Apr 062024
 

Just came across someone today who wasn’t aware of the “BCC” (Blind Carbon Copy) header, and was wondering how an email reached her when her address wasn’t in the “To” header. It’s all too easy to laugh at people who somehow missed learning this stuff, but how often does email get taught these days?

Headers Are Just Comments

Well that heading is a bit of an exaggeration but it’s a helpful exaggeration. It is perhaps more accurate to say the headers are hints to the underlying software. There is a chain of software “under the hood” that takes the email you have composed in some kind of email client (which includes a web mail interface which is the most common way these days), formats it into a suitable format for a “mail transport agent” which then determines the “mail transport agent” is closest to the recipients and sends it there.

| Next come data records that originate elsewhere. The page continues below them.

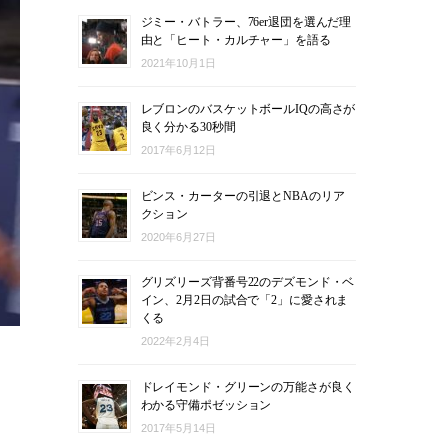
ジミー・バトラー、76er退団を選んだ理
由と「ヒート・カルチャー」を語る
2021年10月1日
レブロンのバスケットボールIQの高さが
良く分かる30秒間
2017年6月12日
ビンス・カーターの引退とNBAのリア
クション
2020年6月27日
グリズリーズ背番号22のデズモンド・ベ
イン、2月2日の試合で「2」に愛されま
くる
2022年2月4日
ドレイモンド・グリーンの万能さが良く
わかる守備ポゼッション
2017年5月14日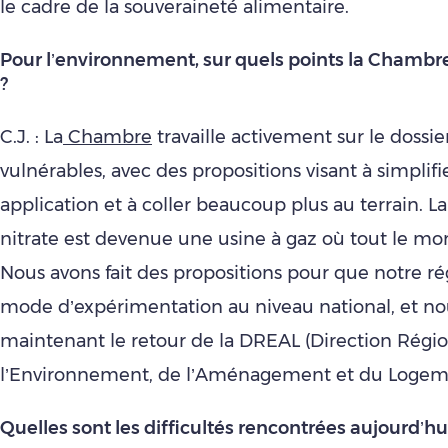
le cadre de la souveraineté alimentaire.
Pour l’environnement, sur quels points la Chambre 
?
C.J. : La
Chambre
travaille activement sur le dossi
vulnérables, avec des propositions visant à simplifi
application et à coller beaucoup plus au terrain. La
nitrate est devenue une usine à gaz où tout le mon
Nous avons fait des propositions pour que notre ré
mode d’expérimentation au niveau national, et n
maintenant le retour de la DREAL (Direction Régi
l’Environnement, de l’Aménagement et du Logem
Quelles sont les difficultés rencontrées aujourd’hui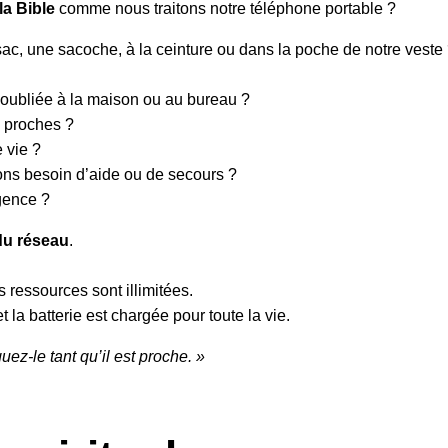
la Bible
comme nous traitons notre téléphone portable ?
sac, une sacoche, à la ceinture ou dans la poche de notre veste
 oubliée à la maison ou au bureau ?
s proches ?
 vie ?
ons besoin d’aide ou de secours ?
gence ?
 du réseau
.
es ressources sont illimitées.
la batterie est chargée pour toute la vie.
uez-le tant qu’il est proche. »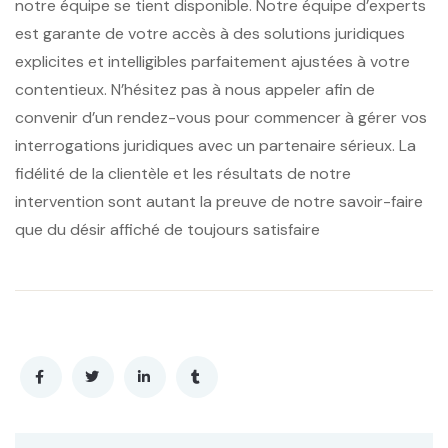
notre équipe se tient disponible. Notre équipe d’experts
est garante de votre accès à des solutions juridiques
explicites et intelligibles parfaitement ajustées à votre
contentieux. N’hésitez pas à nous appeler afin de
convenir d’un rendez-vous pour commencer à gérer vos
interrogations juridiques avec un partenaire sérieux. La
fidélité de la clientèle et les résultats de notre
intervention sont autant la preuve de notre savoir-faire
que du désir affiché de toujours satisfaire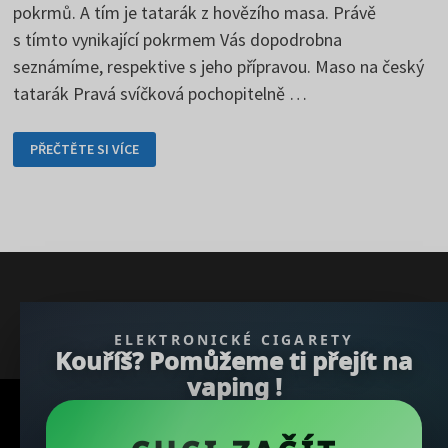
pokrmů. A tím je tatarák z hovězího masa. Právě
s tímto vynikající pokrmem Vás dopodrobna
seznámíme, respektive s jeho přípravou. Maso na český
tatarák Pravá svíčková pochopitelně …
TATARÁK
PŘEČTĚTE SI VÍCE
Z
HOVĚZÍHO
MASA
SI
ŽÁDÁ
DŮKLADNOU
PŘÍPRAVU
} }); })();
ELEKTRONICKÉ CIGARETY
Kouříš? Pomůžeme ti přejít na
vaping !
Copyright © 2026
REGBU.COM
.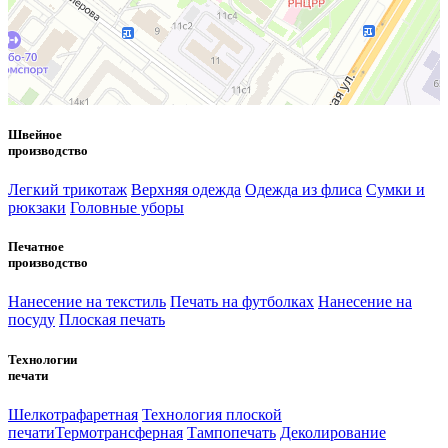
Швейное
производство
Легкий трикотаж
Верхняя одежда
Одежда из флиса
Сумки и
рюкзаки
Головные уборы
Печатное
производство
Нанесение на текстиль
Печать на футболках
Нанесение на
посуду
Плоская печать
Технологии
печати
Шелкотрафаретная
Технология плоской
печати
Термотрансферная
Тампопечать
Деколирование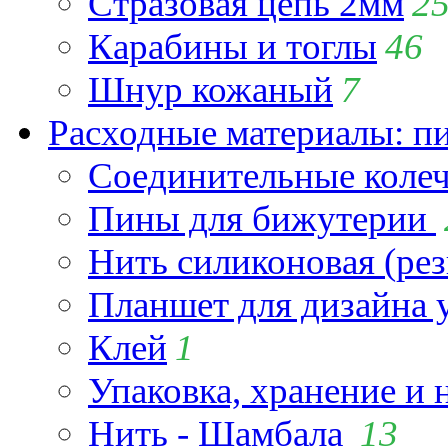
Стразовая цепь 2мм
2
Карабины и тоглы
46
Шнур кожаный
7
Расходные материалы: пин
Соединительные коле
Пины для бижутерии
Нить силиконовая (рез
Планшет для дизайна
Клей
1
Упаковка, хранение и 
Нить - Шамбала
13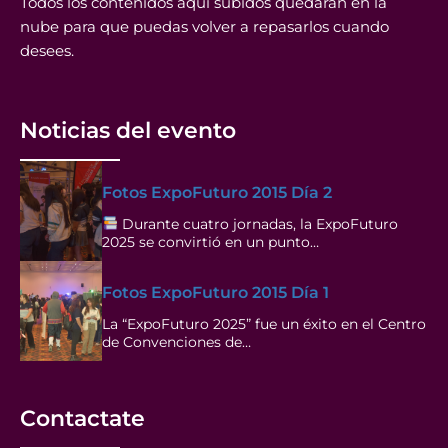
Todos los contenidos aquí subidos quedaran en la
nube para que puedas volver a repasarlos cuando
desees.
Noticias del evento
Fotos ExpoFuturo 2015 Día 2
Durante cuatro jornadas, la ExpoFuturo
2025 se convirtió en un punto…
Fotos ExpoFuturo 2015 Día 1
La “ExpoFuturo 2025” fue un éxito en el Centro
de Convenciones de…
Contactate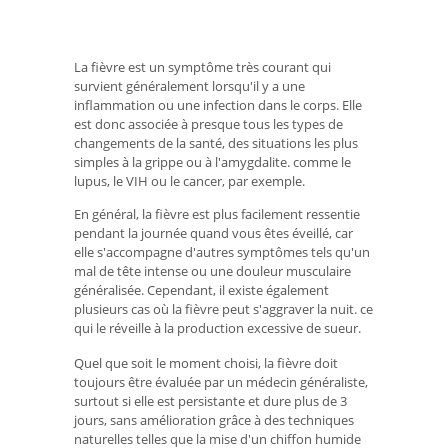
La fièvre est un symptôme très courant qui
survient généralement lorsqu'il y a une
inflammation ou une infection dans le corps. Elle
est donc associée à presque tous les types de
changements de la santé, des situations les plus
simples à la grippe ou à l'amygdalite. comme le
lupus, le VIH ou le cancer, par exemple.
En général, la fièvre est plus facilement ressentie
pendant la journée quand vous êtes éveillé, car
elle s'accompagne d'autres symptômes tels qu'un
mal de tête intense ou une douleur musculaire
généralisée. Cependant, il existe également
plusieurs cas où la fièvre peut s'aggraver la nuit. ce
qui le réveille à la production excessive de sueur.
Quel que soit le moment choisi, la fièvre doit
toujours être évaluée par un médecin généraliste,
surtout si elle est persistante et dure plus de 3
jours, sans amélioration grâce à des techniques
naturelles telles que la mise d'un chiffon humide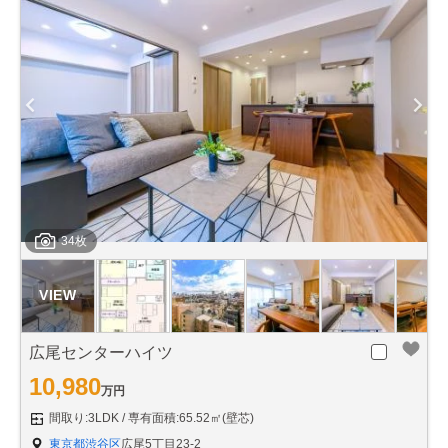
34枚
広尾センターハイツ
10,980
万円
間取り:3LDK
専有面積:65.52㎡(壁芯)
東京都渋谷区
広尾5丁目23-2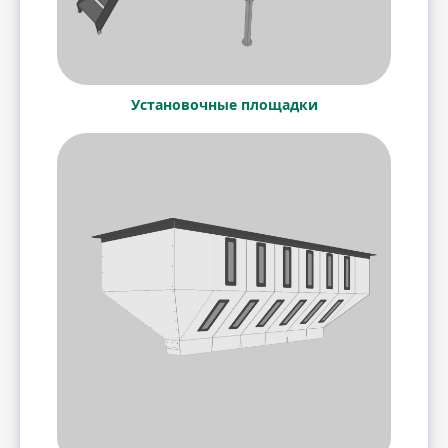
Установочные площадки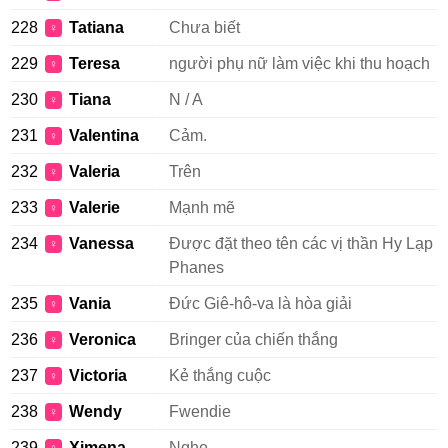
228
Tatiana
Chưa biết
♀
229
Teresa
người phụ nữ làm việc khi thu hoạch
♀
230
Tiana
N / A
♀
231
Valentina
Cảm.
♀
232
Valeria
Trên
♀
233
Valerie
Mạnh mẽ
♀
234
Vanessa
Được đặt theo tên các vị thần Hy Lạp
♀
Phanes
235
Vania
Đức Giê-hô-va là hòa giải
♀
236
Veronica
Bringer của chiến thắng
♀
237
Victoria
Kẻ thắng cuộc
♀
238
Wendy
Fwendie
♀
239
Ximena
Nghe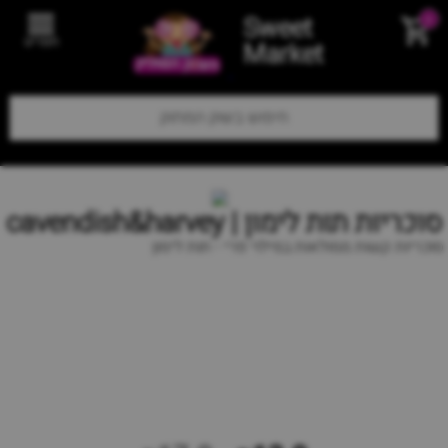
Sweet
0
תפריט
Market
סוכריות תות לימון | cavendish&harvey
סוכריות קשות ממולאות במילוי פרי - תות לימון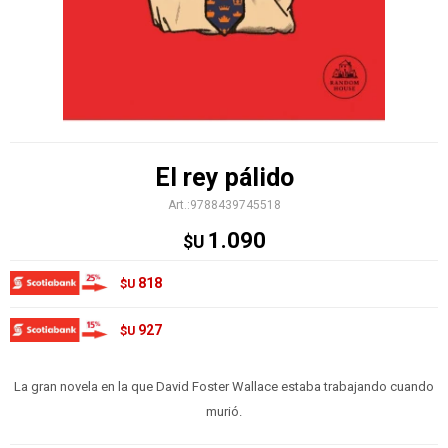
El rey pálido
9788439745518
1.090
$U
818
$U
927
$U
La gran novela en la que David Foster Wallace estaba trabajando cuando
murió.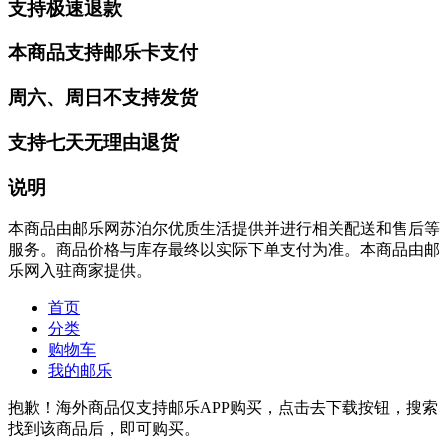
支持极速退款
本商品支持邮乐卡支付
周六、周日不支持发货
支持七天无理由退货
说明
本商品由邮乐网苏泊尔优质生活提供并进行相关配送和售后等
服务。商品价格与库存最终以实际下单支付为准。本商品由邮
乐网入驻商家提供。
首页
分类
购物车
我的邮乐
抱歉！海外商品仅支持邮乐APP购买，点击去下载按钮，搜索
找到该商品后，即可购买。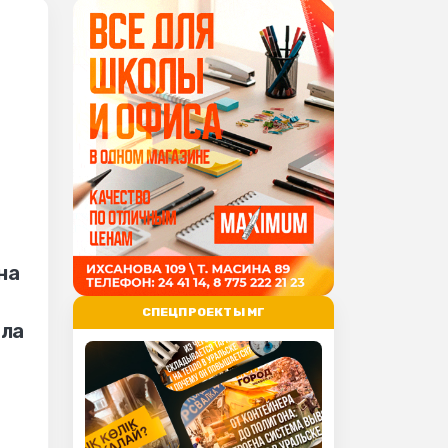
на
СПЕЦПРОЕКТЫ МГ
шла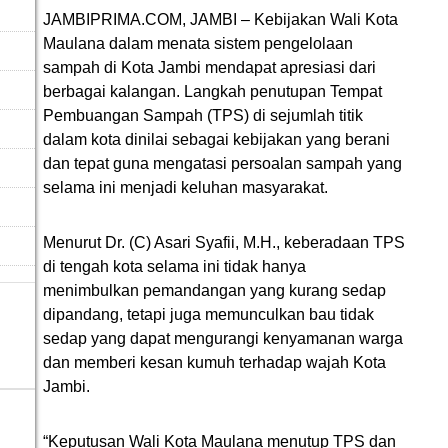
JAMBIPRIMA.COM, JAMBI – Kebijakan Wali Kota
Maulana dalam menata sistem pengelolaan
sampah di Kota Jambi mendapat apresiasi dari
berbagai kalangan. Langkah penutupan Tempat
Pembuangan Sampah (TPS) di sejumlah titik
dalam kota dinilai sebagai kebijakan yang berani
dan tepat guna mengatasi persoalan sampah yang
selama ini menjadi keluhan masyarakat.
Menurut Dr. (C) Asari Syafii, M.H., keberadaan TPS
di tengah kota selama ini tidak hanya
menimbulkan pemandangan yang kurang sedap
dipandang, tetapi juga memunculkan bau tidak
sedap yang dapat mengurangi kenyamanan warga
dan memberi kesan kumuh terhadap wajah Kota
Jambi.
“Keputusan Wali Kota Maulana menutup TPS dan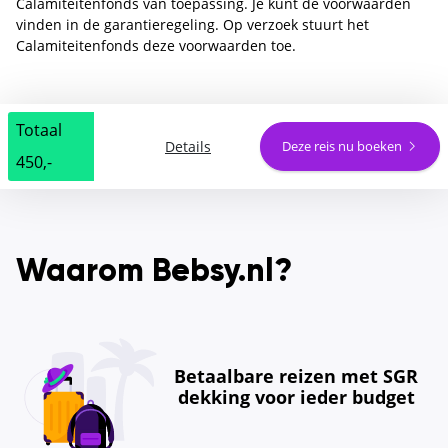
Calamiteitenfonds van toepassing. Je kunt de voorwaarden
vinden in de garantieregeling. Op verzoek stuurt het
Calamiteitenfonds deze voorwaarden toe.
Totaal
Details
Deze reis nu boeken
450,-
Waarom Bebsy.nl?
Betaalbare reizen met SGR
dekking voor ieder budget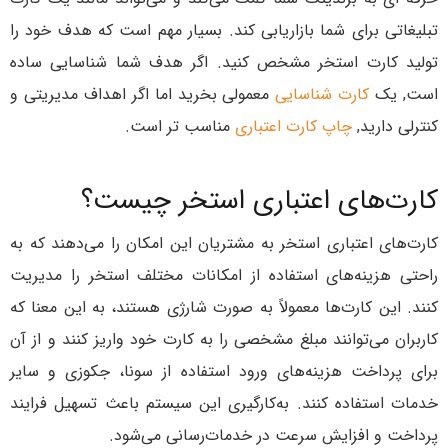
تبلیغاتی برای شما بازاریابی کند. بسیار مهم است که هدف خود را
تولید کارت استخر مشخص کنید. اگر هدف شما شناسایی ساده
است, یک
کارت شناسایی
معمولی بخرید اما اگر اهداف مدیریتی و
کنترلی دارید,
چاپ کارت اعتباری
مناسب تر است.
کارت‌های اعتباری استخر چیست؟
کارت‌های اعتباری استخر به مشتریان این امکان را می‌دهند که به
راحتی هزینه‌های استفاده از امکانات مختلف استخر را مدیریت
کنند. این کارت‌ها معمولاً به صورت شارژی هستند، به این معنا که
کاربران می‌توانند مبلغ مشخصی را به کارت خود واریز کنند و از آن
برای پرداخت هزینه‌های ورود استفاده از سونا، جکوزی و سایر
خدمات استفاده کنند. به‌کارگیری این سیستم باعث تسهیل فرایند
پرداخت و افزایش سرعت در خدمات‌رسانی می‌شود.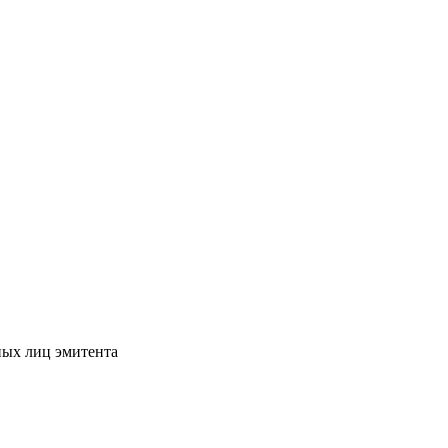
ных лиц эмитента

You -> Mail client -> Your MTA -> Recipient’s MTA

In terms of headers that you populate to instruct that chain where emails should go, there is :-

  • The “To” header which is what is most commonly used.
  • The “Cc” (“carbon copy” – an archaic reference) header which allows you to specify additional recipients, but it implies that the additional recipients are included as a courtesy (“You might want to see a copy of this for information.”).
  • The “Bcc” (“Blind carbon copy” ) header, which allows you to specify additional recipients but when your client transfers your email to the mail transfer agent it will add the recipients to the “envelope” (which we will explain shortly) but remove the header.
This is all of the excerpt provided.